The project began collecting voices at the start of May and had gathered 3 million different voice donations by the middle of the month, which were then collated into some 100 audio books.

May 17 was the 25th National Day for Helping People with Disabilities, and to mark the occasion, organizers offered those new books to 100 different special blind schools across the country, which can help around 10,000 visually impaired children and 2 million people in total.

This new library of sound was created by the WeChat Voice Donor group, which created its own artificial intelligence-based voice recognition model to complete the task.

It selected the best reading voices by comparing them with accepted industry standards, explained Professor Yang Qiang of the Department of Computer Science and Engineering at The Hong Kong University of Science and Technology, who acted as technical adviser to the project.

Cui said that despite the technological progress enjoyed by many in China, not enough modern communication devices are being used by the disabled community.

She said smartphones, for instance, with full-screen touch technology are a great challenge for many disabled, especially people with visual impairments. Many of them are still largely dependent on Braille for study or work.

Patrick Haverman, deputy country director of the United Nations Development Program in China, said the current living and working conditions of many disabled Chinese people could be improved, and that the country still has a huge gap to bridge in promoting the rights and entitlements of people with disabilities.

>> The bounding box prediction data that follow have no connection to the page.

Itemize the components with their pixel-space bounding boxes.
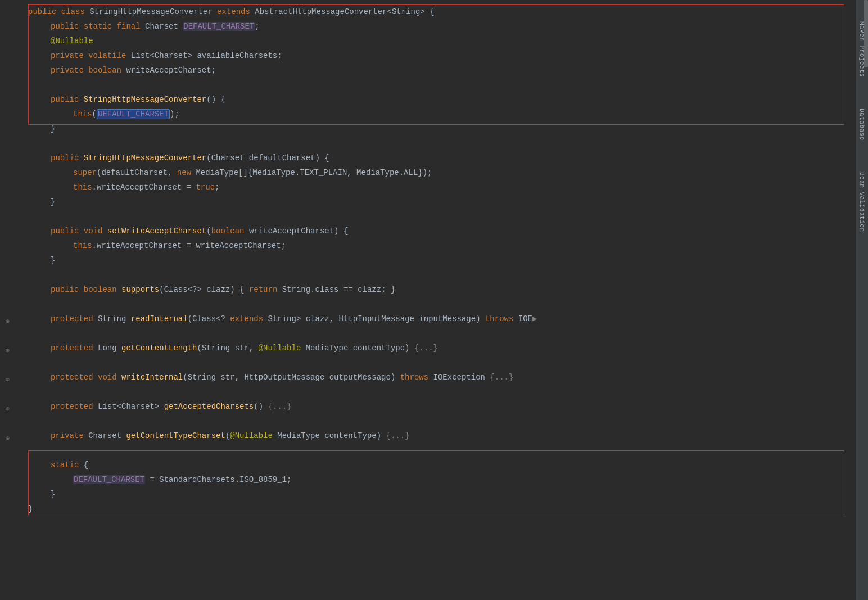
code-line-1: public class StringHttpMessageConverter …: [28, 4, 856, 19]
line-1: public class StringHttpMessageConverter …: [0, 4, 856, 19]
line-29: [0, 414, 856, 428]
line-15: [0, 209, 856, 224]
line-35: }: [0, 502, 856, 516]
line-27: [0, 385, 856, 399]
line-21: [0, 297, 856, 312]
code-line-28: protected List<Charset> getAcceptedChars…: [51, 399, 856, 414]
code-line-22: protected String readInternal(Class<? ex…: [51, 312, 856, 326]
line-16: public void setWriteAcceptCharset(boolea…: [0, 224, 856, 238]
line-20: public boolean supports(Class<?> clazz) …: [0, 282, 856, 297]
code-line-18: }: [51, 253, 856, 268]
line-13: this.writeAcceptCharset = true;: [0, 180, 856, 195]
code-line-35: }: [28, 502, 856, 516]
code-line-3: @Nullable: [51, 34, 856, 48]
line-12: super(defaultCharset, new MediaType[]{Me…: [0, 165, 856, 180]
line-31: [0, 443, 856, 458]
code-line-7: public StringHttpMessageConverter() {: [51, 92, 856, 107]
line-30: ⊕ private Charset getContentTypeCharset(…: [0, 428, 856, 443]
line-5: private boolean writeAcceptCharset;: [0, 63, 856, 78]
code-line-4: private volatile List<Charset> available…: [51, 48, 856, 63]
line-33: DEFAULT_CHARSET = StandardCharsets.ISO_8…: [0, 472, 856, 487]
line-24: ⊕ protected Long getContentLength(String…: [0, 341, 856, 355]
code-line-17: this.writeAcceptCharset = writeAcceptCha…: [73, 238, 856, 253]
line-3: @Nullable: [0, 34, 856, 48]
code-line-14: }: [51, 195, 856, 209]
line-23: [0, 326, 856, 341]
line-8: this(DEFAULT_CHARSET);: [0, 107, 856, 121]
line-18: }: [0, 253, 856, 268]
code-line-8: this(DEFAULT_CHARSET);: [73, 107, 856, 121]
sidebar-bean[interactable]: Bean Validation: [858, 168, 865, 237]
code-line-33: DEFAULT_CHARSET = StandardCharsets.ISO_8…: [73, 472, 856, 487]
code-line-11: public StringHttpMessageConverter(Charse…: [51, 151, 856, 165]
code-area: public class StringHttpMessageConverter …: [0, 0, 856, 521]
line-10: [0, 136, 856, 151]
line-6: [0, 78, 856, 92]
line-7: public StringHttpMessageConverter() {: [0, 92, 856, 107]
line-34: }: [0, 487, 856, 502]
line-19: [0, 268, 856, 282]
line-17: this.writeAcceptCharset = writeAcceptCha…: [0, 238, 856, 253]
code-editor: public class StringHttpMessageConverter …: [0, 0, 856, 600]
code-line-30: private Charset getContentTypeCharset(@N…: [51, 428, 856, 443]
code-line-16: public void setWriteAcceptCharset(boolea…: [51, 224, 856, 238]
right-sidebar: Maven Projects Database Bean Validation: [856, 0, 868, 600]
code-line-20: public boolean supports(Class<?> clazz) …: [51, 282, 856, 297]
line-32: static {: [0, 458, 856, 472]
code-line-9: }: [51, 121, 856, 136]
line-14: }: [0, 195, 856, 209]
code-line-26: protected void writeInternal(String str,…: [51, 370, 856, 385]
code-line-2: public static final Charset DEFAULT_CHAR…: [51, 19, 856, 34]
code-line-5: private boolean writeAcceptCharset;: [51, 63, 856, 78]
sidebar-maven[interactable]: Maven Projects: [858, 17, 865, 82]
code-line-24: protected Long getContentLength(String s…: [51, 341, 856, 355]
line-25: [0, 355, 856, 370]
line-26: ⊕ protected void writeInternal(String st…: [0, 370, 856, 385]
line-22: ⊕ protected String readInternal(Class<? …: [0, 312, 856, 326]
sidebar-database[interactable]: Database: [858, 104, 865, 145]
line-28: ⊕ protected List<Charset> getAcceptedCha…: [0, 399, 856, 414]
line-11: public StringHttpMessageConverter(Charse…: [0, 151, 856, 165]
code-line-13: this.writeAcceptCharset = true;: [73, 180, 856, 195]
code-line-32: static {: [51, 458, 856, 472]
line-2: public static final Charset DEFAULT_CHAR…: [0, 19, 856, 34]
line-9: }: [0, 121, 856, 136]
code-line-34: }: [51, 487, 856, 502]
line-4: private volatile List<Charset> available…: [0, 48, 856, 63]
code-line-12: super(defaultCharset, new MediaType[]{Me…: [73, 165, 856, 180]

He said there are more than 85 million people in China with disabilities of some kind, but just 21 million of them are employed, and 28 percent of disabled school-aged children are not participating in full-time education.

Picking up on Cui's point about modern technology, Haverman said that the Voice Donor project, however, is a great example of how high-tech systems can be used to massive effect for social innovation, calling it a modern symbol of how people with disabilities can be helped.